__THE TASK__
Repeat the listing exactly. Do not carry over any pictures.

══ DATASET ENTRIES

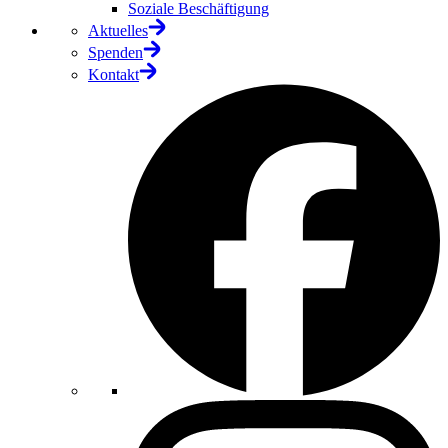
Soziale Beschäftigung
Aktuelles
Spenden
Kontakt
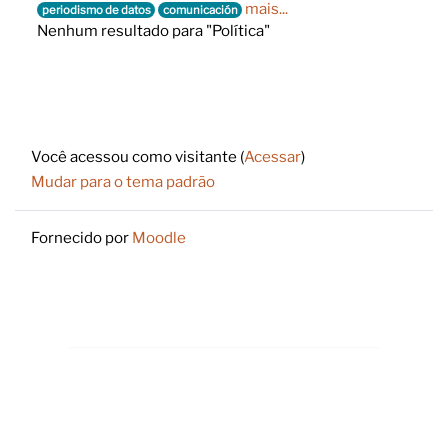
mais...
periodismo de datos
comunicación
Nenhum resultado para "Política"
Footer
Você acessou como visitante (
Acessar
)
Mudar para o tema padrão
Fornecido por
Moodle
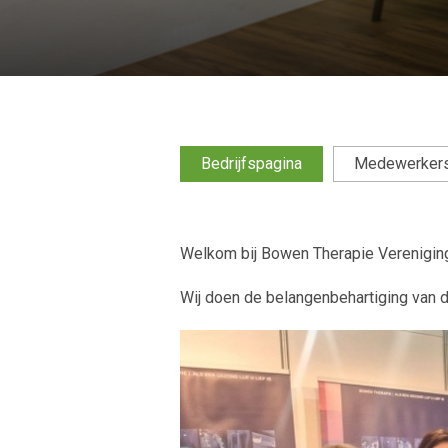
Bedrijfspagina
Medewerker
Welkom bij Bowen Therapie Verenigin
Wij doen de belangenbehartiging van 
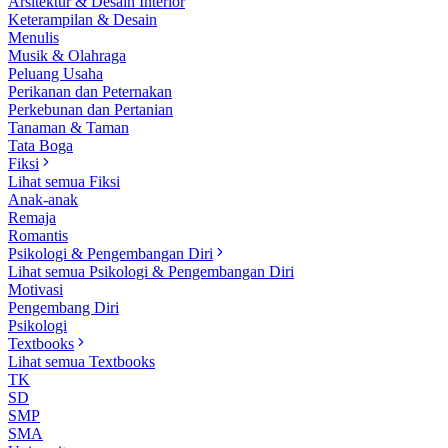
Arsitektur & Desain Interior
Keterampilan & Desain
Menulis
Musik & Olahraga
Peluang Usaha
Perikanan dan Peternakan
Perkebunan dan Pertanian
Tanaman & Taman
Tata Boga
Fiksi
Lihat semua Fiksi
Anak-anak
Remaja
Romantis
Psikologi & Pengembangan Diri
Lihat semua Psikologi & Pengembangan Diri
Motivasi
Pengembang Diri
Psikologi
Textbooks
Lihat semua Textbooks
TK
SD
SMP
SMA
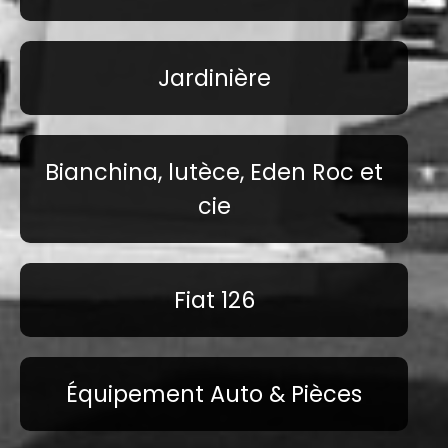
Jardinière
Bianchina, lutèce, Eden Roc et
cie
Fiat 126
Équipement Auto & Pièces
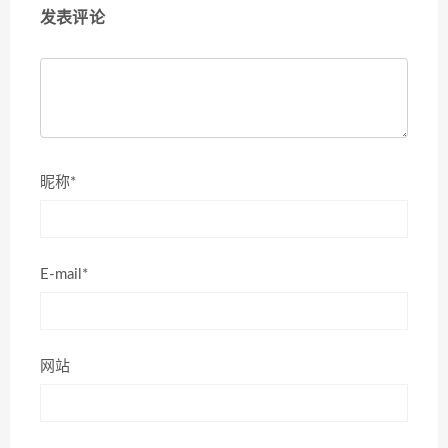
发表评论
昵称*
E-mail*
网站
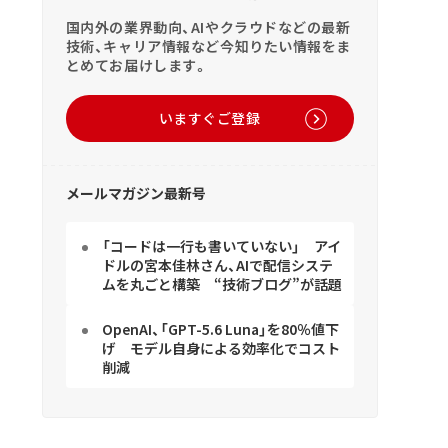
国内外の業界動向、AIやクラウドなどの最新
技術、キャリア情報など今知りたい情報をま
とめてお届けします。
いますぐご登録
メールマガジン最新号
「コードは一行も書いていない」 アイ
ドルの宮本佳林さん、AIで配信システ
ムを丸ごと構築 “技術ブログ”が話題
OpenAI、「GPT-5.6 Luna」を80％値下
げ モデル自身による効率化でコスト
削減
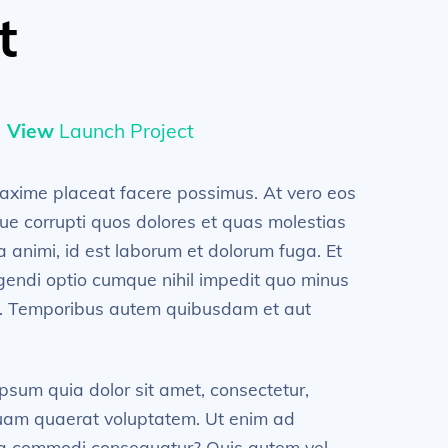
t
View
Launch Project
maxime placeat facere possimus. At vero eos
ue corrupti quos dolores et quas molestias
ia animi, id est laborum et dolorum fuga. Et
igendi optio cumque nihil impedit quo minus
s. Temporibus autem quibusdam et aut
psum quia dolor sit amet, consectetur,
quam quaerat voluptatem. Ut enim ad
x ea commodi consequatur? Quis autem vel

════

__WRITTEN ANSWER__
Soziale Beschäftigung
Aktuelles
Spenden
Kontakt
mais...
periodismo de datos
comunicación
Nenhum resultado para "Política"
Footer
Você acessou como visitante (
Acessar
)
Mudar para o tema padrão
Fornecido por
Moodle
Bedrijfspagina
Medewerker
Welkom bij Bowen Therapie Verenigin
Wij doen de belangenbehartiging van 
Arsitektur & Desain Interior
Keterampilan & Desain
Menulis
Musik & Olahraga
Peluang Usaha
Perikanan dan Peternakan
Perkebunan dan Pertanian
Tanaman & Taman
Tata Boga
Fiksi
Lihat semua Fiksi
Anak-anak
Remaja
Romantis
Psikologi & Pengembangan Diri
Lihat semua Psikologi & Pengembangan Diri
Motivasi
Pengembang Diri
Psikologi
Textbooks
Lihat semua Textbooks
TK
SD
SMP
SMA
Jardinière
Bianchina, lutèce, Eden Roc et
cie
Fiat 126
Équipement Auto & Pièces
发表评论
昵称*
E-mail*
网站
国内外の業界動向、AIやクラウドなどの最新
技術、キャリア情報など今知りたい情報をま
とめてお届けします。
いますぐご登録
メールマガジン最新号
「コードは一行も書いていない」 アイ
ドルの宮本佳林さん、AIで配信システ
ムを丸ごと構築 “技術ブログ”が話題
OpenAI、「GPT-5.6 Luna」を80％値下
げ モデル自身による効率化でコスト
削減
t
View
Launch Project
maxime placeat facere possimus. At vero eos
ue corrupti quos dolores et quas molestias
ia animi, id est laborum et dolorum fuga. Et
igendi optio cumque nihil impedit quo minus
s. Temporibus autem quibusdam et aut
psum quia dolor sit amet, consectetur,
quam quaerat voluptatem. Ut enim ad
x ea commodi consequatur? Quis autem vel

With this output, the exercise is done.